German scientific prestige had never been higher. With the participation of every other ministry of government, the Foreign Minister hosted an international conference on the lessons Africa could teach the world, and the poor natives of Africa who yearned to be more like educated Europeans. The Great Powers all agreed that the uncivilized nations of Africa needed guidance, and only they could provide it. The Nürnberg Conference was a huge success, and almost every party in German enthusiastically supported the new civilizing mission.
The Conference was not all positive, however. The Minister of Finance, DSU leader Franz von Bavel-Timmermans, used the conference with his counterparts in Europe to negotiate still better commercial deals to import much needed goods into Germany; he let slip German plans against Venice, for which he received criticism, especially from Imperialists like Otto von Altmark, who insisted that von Bavel-Timmermans did it entirely on purpose to undermine the conference and its glorious mission.
Another Imperialist, Wilhelm von Vandenburg, insisted that Germany immediately move to colonize the uninhabited province of Upper Guinea. Unfortunately, bickering within the Reichstag over who had the legal right to authorize such a measure, and ultimately, the British moved in with no opposition.
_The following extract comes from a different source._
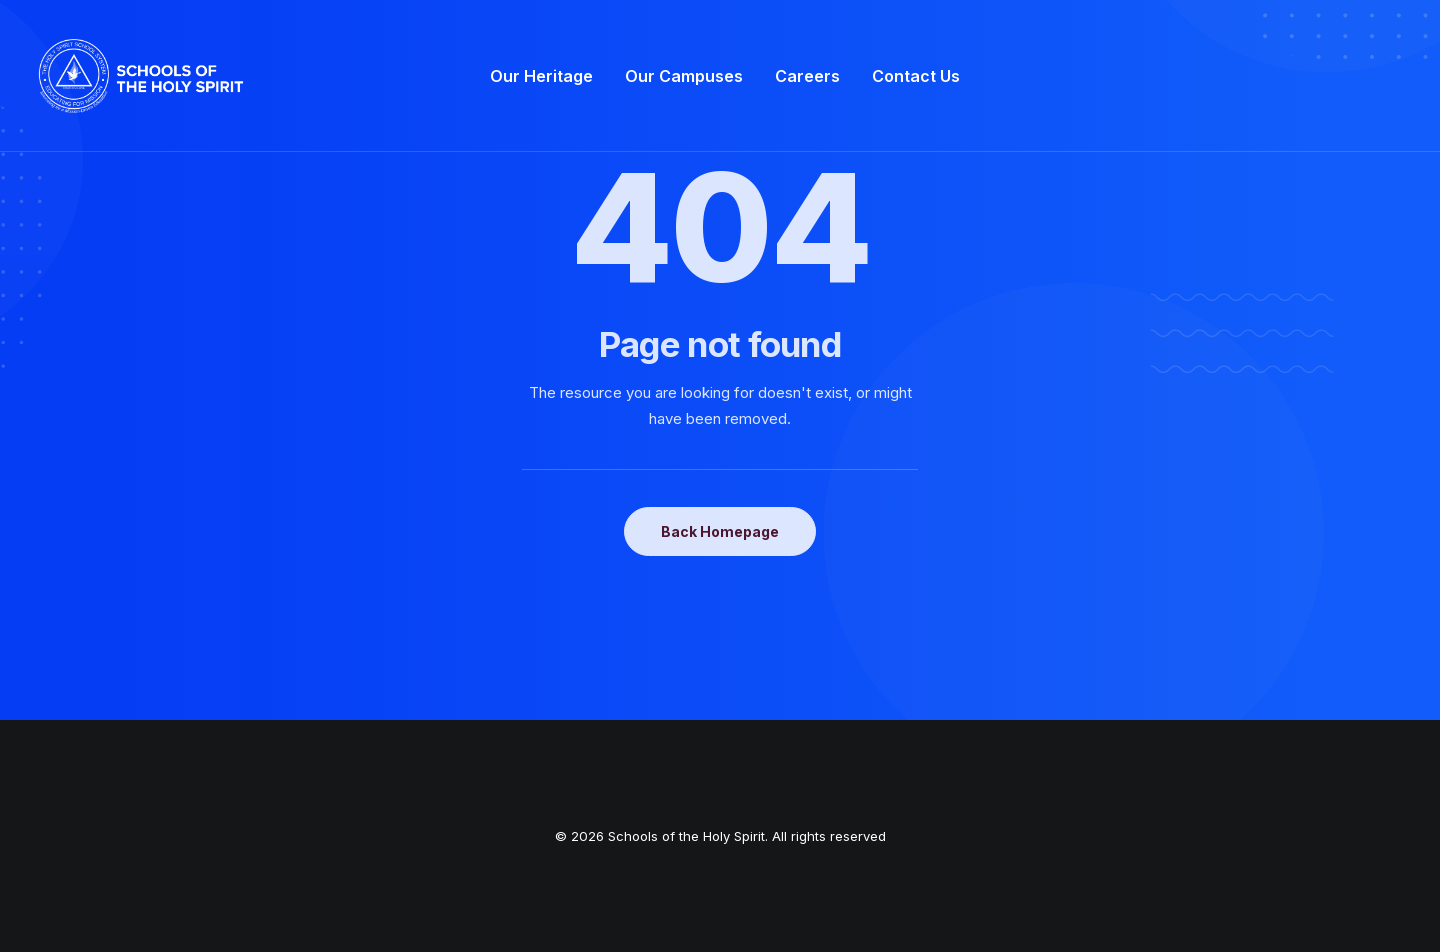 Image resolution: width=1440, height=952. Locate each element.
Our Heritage (541, 76)
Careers (807, 76)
The women of Germany angrily demanded a say in politics, and while the NLPD and UAI were sympathetic, they argued that constitutionally there was nothing they could do. Increasingly, the DSU began to speak out in favor of women's suffrage, the first German party to make that part of their platform, but not the last. A new Socialist newspaper was written by prominent women in German society and pledged that Germany would never be truly free until women could vote.
A splinter group within the DSU thought that they weren't doing enough, however. They demanded change, and they wanted it right away. They protested Morocco's desire to "enslave their neighbors," and called the Foreign Minister's denial of Morocco's request "simple bourgeois hypocrisy." When the Minister of the Interior appeared lenient for only imprisoning a Greek for stirring up a rebellion against the state, this splinter group argued that the Greek was right, that all peoples should be free, and that governments were little more than a crutch.
Then, on 27 October 1880, the splinter group vanished. The Shadows vowed to eliminate each and everyone of them as traitors to Germany; they turned up in Hedjaz, of all places, where the new Communist Worker's Party of Germany pledged solidarity with the other members of their international movement.
The KAP, although its political goals were still nebulous, wasted no time in denouncing socialism as "a half-measure that only served to enslave the working class with promises of trinkets." They demanded the immediate release of Ferdinand von Hohenzollern as "a true inspiration to all communists" and that those jury members who voted for either his incarceration or execution immediately be turned over to them for "true revolutionary justice." The KAP were a minority, but they were loud, and they might not be a minority forever.